Try it:
Nothing but text lines should be duplicated: start with the first line of the listing below and stop after the line holding "посольством РМ в", omitting pictures.

Data extracts:
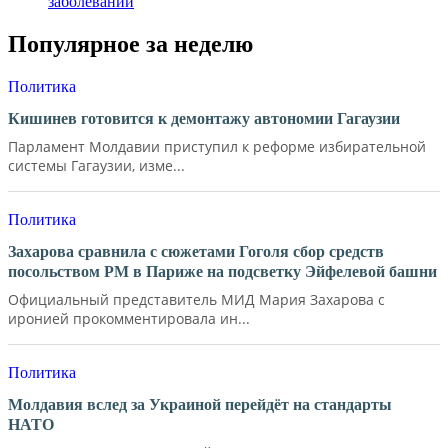
заболеваний
Популярное за неделю
Политика
Кишинев готовится к демонтажу автономии Гагаузии
Парламент Молдавии приступил к реформе избирательной
системы Гагаузии, изме...
Политика
Захарова сравнила с сюжетами Гоголя сбор средств
посольством РМ в Париже на подсветку Эйфелевой башни
Официальный представитель МИД Мария Захарова с
иронией прокомментировала ин...
Политика
Молдавия вслед за Украиной перейдёт на стандарты
НАТО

Response to this task:
заболеваний
Популярное за неделю
Политика
Кишинев готовится к демонтажу автономии Гагаузии
Парламент Молдавии приступил к реформе избирательной
системы Гагаузии, изме...
Политика
Захарова сравнила с сюжетами Гоголя сбор средств
посольством РМ в Париже на подсветку Эйфелевой башни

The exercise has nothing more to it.